Ambiente. Storie, conflitti, movimenti in una prospettiva di genere
Il manifesto della Scuola estiva 2021 della Società Italiana delle Storiche (25 agosto-28 agosto 2021)
Come si combina la storia dell’ambiente con la storia di genere? Quali sono gli aspetti innovativi che la prospettiva di genere può dare alla lettura della trasformazione storica dell’ambiente, all’analisi dei conflitti sulla distribuzione e lo sfruttamento delle risorse ambientali (il suolo, le acque, la vegetazione, gli esseri viventi animali e umani, l’atmosfera), all’indagine sui movimenti sociali e politici che, specie nel XX secolo, hanno declinato variamente il pensiero ecologico, intrecciando ambiente e diritti (alla salute, alla cura, al lavoro, alla giustizia)?
L’edizione 2021 della Scuola Estiva della Società Italiana delle Storiche tenterà di dare risposta a queste domande, attraverso il consueto tentativo di incrociare tradizioni e prospettive storiografiche e disciplinari diverse, dalla storia delle donne e di genere alla filosofia politica, dalla sociologia alla storia della letteratura e del pensiero politico. A condurre le lezioni saranno docenti esperte/i e giovani ricercatrici e ricercatori che combineranno riflessioni di sintesi con gli approfondimenti più originali che provengono dalle ricerche in corso.
Particolare attenzione sarà data all’esperienza storica dell’ecofemminismo, di cui sarà ricostruita la traiettoria lungo tutto l’arco del Novecento, anche attraverso un’analisi puntuale di alcune figure centrali, quali Carolyn Merchant, Vandana Shiva, Greta Gaard.
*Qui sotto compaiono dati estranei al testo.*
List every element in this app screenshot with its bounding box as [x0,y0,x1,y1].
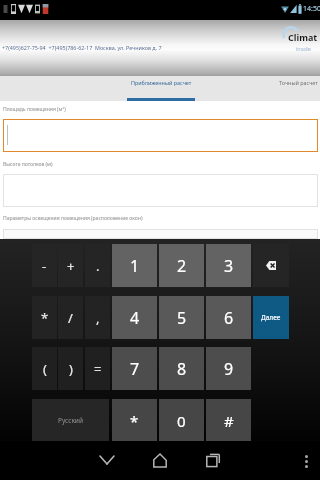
staticText: Далее [261,313,281,322]
button[interactable]: ( [32,347,57,390]
staticText: +7(495)627-75-94 +7(495)786-62-17 Москва… [2,44,162,51]
button[interactable] [3,119,318,152]
staticText: trade [296,45,311,53]
button[interactable]: # [206,399,251,442]
staticText: Точный расчет [279,79,318,86]
button[interactable]: + [58,244,83,287]
button[interactable]: 1 [112,244,157,287]
staticText: 14:50 [303,4,320,14]
staticText: 1 [130,255,140,277]
button[interactable]: 8 [159,347,204,390]
button[interactable]: , [85,296,110,339]
staticText: Приближенный расчет [131,79,192,86]
staticText: ) [69,360,73,378]
staticText: + [67,257,75,275]
staticText: . [96,257,100,275]
button[interactable]: - [32,244,57,287]
staticText: Высота потолков (м) [3,161,53,168]
button[interactable]: Русский [32,399,109,442]
button[interactable]: 4 [112,296,157,339]
staticText: 4 [130,307,140,329]
button[interactable]: Приближенный расчет [127,76,195,101]
button[interactable]: Home [146,446,174,474]
staticText: Параметры освещения помещения (расположе… [3,215,143,222]
button[interactable]: / [58,296,83,339]
staticText: * [130,411,139,431]
staticText: Площадь помещения (м²) [3,106,66,113]
staticText: 6 [224,307,234,329]
button[interactable]: Далее [253,296,289,339]
staticText: / [68,309,73,327]
button[interactable]: = [85,347,110,390]
button[interactable]: . [85,244,110,287]
button[interactable]: 7 [112,347,157,390]
staticText: Climat [288,31,318,43]
staticText: 9 [224,358,234,380]
button[interactable]: 2 [159,244,204,287]
button[interactable]: Точный расчет [279,76,320,101]
button[interactable] [3,174,318,207]
button[interactable]: 9 [206,347,251,390]
staticText: 8 [177,358,187,380]
staticText: # [224,411,234,431]
button[interactable]: * [32,296,57,339]
button[interactable]: 3 [206,244,251,287]
button[interactable]: More options [294,449,318,473]
staticText: Русский [58,416,83,425]
staticText: * [41,309,49,327]
staticText: , [96,309,100,327]
button[interactable]: 0 [159,399,204,442]
staticText: 0 [177,411,186,431]
button[interactable]: 6 [206,296,251,339]
staticText: 2 [177,255,187,277]
button[interactable]: * [112,399,157,442]
staticText: - [42,257,47,275]
staticText: = [94,360,102,378]
button[interactable]: ) [58,347,83,390]
staticText: ( [43,360,47,378]
button[interactable]: Backspace [253,244,289,287]
button[interactable] [3,229,318,239]
button[interactable]: Back [93,446,121,474]
staticText: 3 [224,255,234,277]
staticText: 5 [177,307,187,329]
button[interactable]: Recent apps [199,446,227,474]
button[interactable]: 5 [159,296,204,339]
staticText: 7 [130,358,140,380]
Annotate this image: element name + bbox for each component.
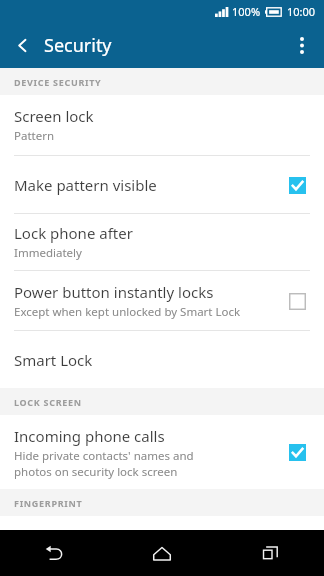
staticText: Immediately: [14, 245, 312, 261]
staticText: Pattern: [14, 128, 312, 144]
button[interactable]: Home: [108, 530, 216, 576]
button[interactable]: Back: [0, 530, 108, 576]
staticText: Smart Lock: [14, 350, 93, 370]
button[interactable]: Smart Lock: [0, 331, 324, 388]
staticText: Make pattern visible: [14, 175, 157, 195]
staticText: LOCK SCREEN: [14, 396, 82, 408]
staticText: Hide private contacts' names and photos …: [14, 448, 227, 479]
staticText: Screen lock: [14, 106, 94, 126]
staticText: DEVICE SECURITY: [14, 76, 102, 88]
button[interactable]: Recent apps: [216, 530, 324, 576]
staticText: FINGERPRINT: [14, 497, 83, 509]
button[interactable]: Power button instantly locks: [282, 286, 312, 316]
staticText: 10:00: [287, 4, 316, 19]
button[interactable]: Screen lock: [0, 95, 324, 155]
button[interactable]: Power button instantly locks: [0, 271, 324, 330]
staticText: Power button instantly locks: [14, 282, 214, 302]
button[interactable]: Navigate up: [0, 23, 44, 67]
staticText: Except when kept unlocked by Smart Lock: [14, 304, 274, 320]
button[interactable]: More options: [280, 23, 324, 67]
button[interactable]: Make pattern visible: [0, 156, 324, 213]
staticText: Lock phone after: [14, 223, 133, 243]
button[interactable]: Make pattern visible: [282, 170, 312, 200]
staticText: Incoming phone calls: [14, 426, 165, 446]
button[interactable]: Lock phone after: [0, 214, 324, 270]
button[interactable]: Incoming phone calls: [282, 437, 312, 467]
button[interactable]: Incoming phone calls: [0, 415, 324, 489]
staticText: Security: [44, 33, 112, 58]
staticText: 100%: [232, 4, 261, 19]
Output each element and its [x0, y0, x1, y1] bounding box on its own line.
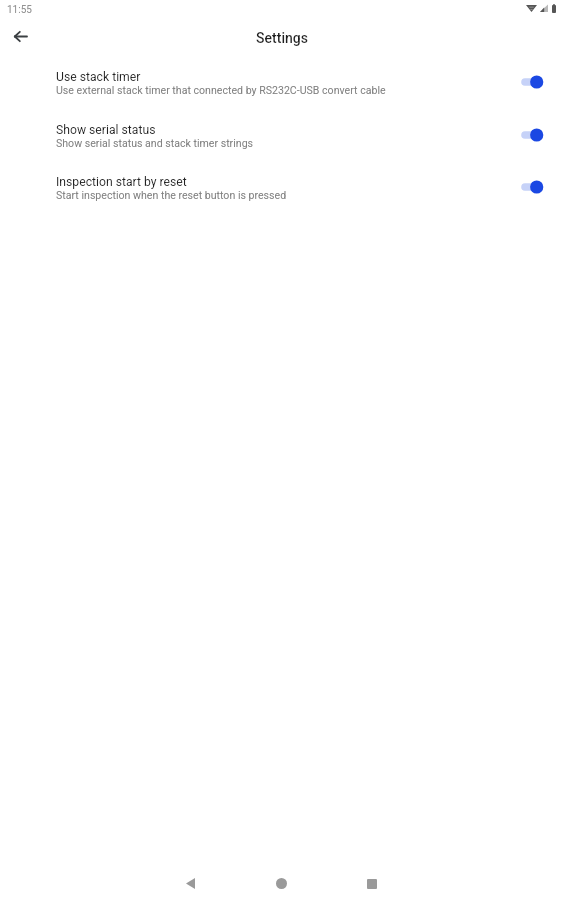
- button[interactable]: Toggle setting: [520, 179, 544, 195]
- staticText: Settings: [256, 30, 308, 46]
- staticText: Show serial status: [56, 123, 156, 137]
- button[interactable]: Toggle setting: [520, 127, 544, 143]
- staticText: Use external stack timer that connected …: [56, 84, 386, 96]
- button[interactable]: Back: [176, 869, 205, 898]
- button[interactable]: Toggle setting: [520, 74, 544, 90]
- button[interactable]: Use stack timer: [0, 64, 563, 116]
- staticText: Use stack timer: [56, 70, 141, 84]
- staticText: Show serial status and stack timer strin…: [56, 137, 254, 149]
- button[interactable]: Inspection start by reset: [0, 169, 563, 221]
- staticText: 11:55: [7, 4, 32, 16]
- button[interactable]: Show serial status: [0, 117, 563, 169]
- staticText: Inspection start by reset: [56, 175, 187, 189]
- button[interactable]: Navigate up: [7, 23, 33, 49]
- button[interactable]: Home: [267, 869, 296, 898]
- button[interactable]: Recent apps: [357, 869, 386, 898]
- staticText: Start inspection when the reset button i…: [56, 189, 287, 201]
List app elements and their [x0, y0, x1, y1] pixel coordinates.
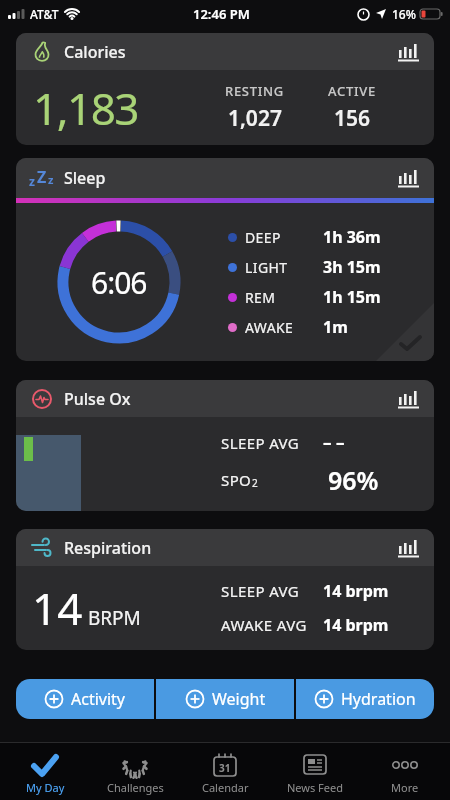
staticText: 96%: [328, 463, 379, 497]
staticText: SPO: [221, 470, 252, 490]
staticText: 156: [334, 104, 371, 133]
staticText: SLEEP AVG: [221, 581, 323, 601]
button[interactable]: Challenges: [90, 752, 180, 795]
staticText: 14: [32, 578, 83, 638]
staticText: 1,027: [228, 104, 282, 133]
staticText: z: [48, 172, 54, 187]
staticText: Pulse Ox: [64, 388, 131, 410]
staticText: Sleep: [64, 167, 106, 189]
button[interactable]: 31: [180, 752, 270, 795]
staticText: ACTIVE: [328, 82, 376, 100]
staticText: Activity: [71, 688, 126, 710]
staticText: Z: [37, 166, 47, 188]
button[interactable]: Respiration: [16, 529, 434, 650]
staticText: 1h 36m: [323, 226, 381, 248]
button[interactable]: Weight: [156, 679, 294, 719]
staticText: 31: [219, 761, 231, 775]
button[interactable]: My Day: [0, 752, 90, 795]
staticText: DEEP: [245, 228, 323, 247]
staticText: AWAKE AVG: [221, 615, 323, 635]
staticText: RESTING: [225, 82, 284, 100]
staticText: 14 brpm: [323, 580, 389, 602]
button[interactable]: Calories: [16, 33, 434, 145]
staticText: REM: [245, 288, 323, 307]
staticText: BRPM: [83, 605, 141, 631]
button[interactable]: z: [16, 158, 434, 361]
staticText: 12:46 PM: [193, 5, 250, 23]
button[interactable]: Activity: [16, 679, 154, 719]
staticText: 14 brpm: [323, 614, 389, 636]
staticText: 1,183: [33, 78, 138, 138]
staticText: Respiration: [64, 537, 152, 559]
staticText: – –: [323, 431, 345, 454]
staticText: Calories: [64, 41, 126, 63]
staticText: 3h 15m: [323, 256, 381, 278]
staticText: z: [29, 173, 35, 189]
staticText: 1m: [323, 316, 348, 338]
button[interactable]: News Feed: [270, 752, 360, 795]
staticText: 16%: [392, 6, 416, 22]
staticText: 6:06: [91, 262, 147, 303]
button[interactable]: Pulse Ox: [16, 380, 434, 511]
staticText: My Day: [26, 780, 65, 795]
staticText: 1h 15m: [323, 286, 381, 308]
staticText: Calendar: [202, 780, 249, 795]
staticText: Challenges: [107, 780, 164, 795]
staticText: Weight: [212, 688, 266, 710]
staticText: SLEEP AVG: [221, 433, 323, 453]
staticText: 2: [252, 476, 258, 490]
button[interactable]: More: [360, 752, 450, 795]
staticText: AT&T: [30, 6, 59, 22]
staticText: LIGHT: [245, 258, 323, 277]
staticText: Hydration: [341, 688, 416, 710]
staticText: AWAKE: [245, 318, 323, 337]
staticText: More: [391, 780, 419, 795]
button[interactable]: Hydration: [296, 679, 434, 719]
staticText: News Feed: [287, 780, 344, 795]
Una sezione del corso sarà dedicata ai conflitti ambientali che si sono sviluppati in età contemporanea principalmente per effetto dei processi di state-building e di affermazione del capitalismo industriale. Tali conflitti hanno visto il contrapporsi di diversi soggetti, tra cui lo Stato-nazione, l’impresa privata, i lavoratori, le lavoratrici, le famiglie. Nel corso del Novecento, inoltre, l’espansione del mercato dei consumi ha offerto, anche da un punto di vista di genere, delle opportunità di emancipazione dalla miseria materiale e dalla durezza delle condizioni di lavoro, generando, al contempo, un impatto ambientale molto critico e destinato a pesare nel tempo. L’emergere di una coscienza critica ecologica ha segnato in modo evidente la seconda metà del XX secolo e particolarmente gli anni Settanta e Ottanta, quando gli effetti di un modello economico centrato sull’industria pesante, sullo sfruttamento intensivo dei suoli, anche in connessione con forti processi di urbanizzazione, sull’espansione dei consumi individuali e la produzione di immani quantitativi di rifiuti, ha rivelato la radicale importanza delle questioni in gioco. In tale contesto, i movimenti femministi e quelli ambientalisti si sono intrecciati a più riprese, proponendo nuove gerarchie di valori e nuovi modelli di sviluppo centrati sul riequilibrio della relazione tra ambiente e umanità e, in fondo, su una concettualizzazione del tutto diversa del rapporto umano-non umano.
In tale contesto, la categoria di genere è stata e si rivela tuttora uno strumento cruciale per mettere a critica l’Antropocene, superando la distinzione ideologica tra natura e cultura, pubblico e privato, produzione e riproduzione, benessere individuale e cura del mondo. Ad un anno dall’inizio della pandemia da coronavirus, tali riflessioni ci appaiono in tutta la loro stringente attualità e spingono con forza l’intera comunità scientifica a promuovere con rapidità un sapere diffuso più sostenibile.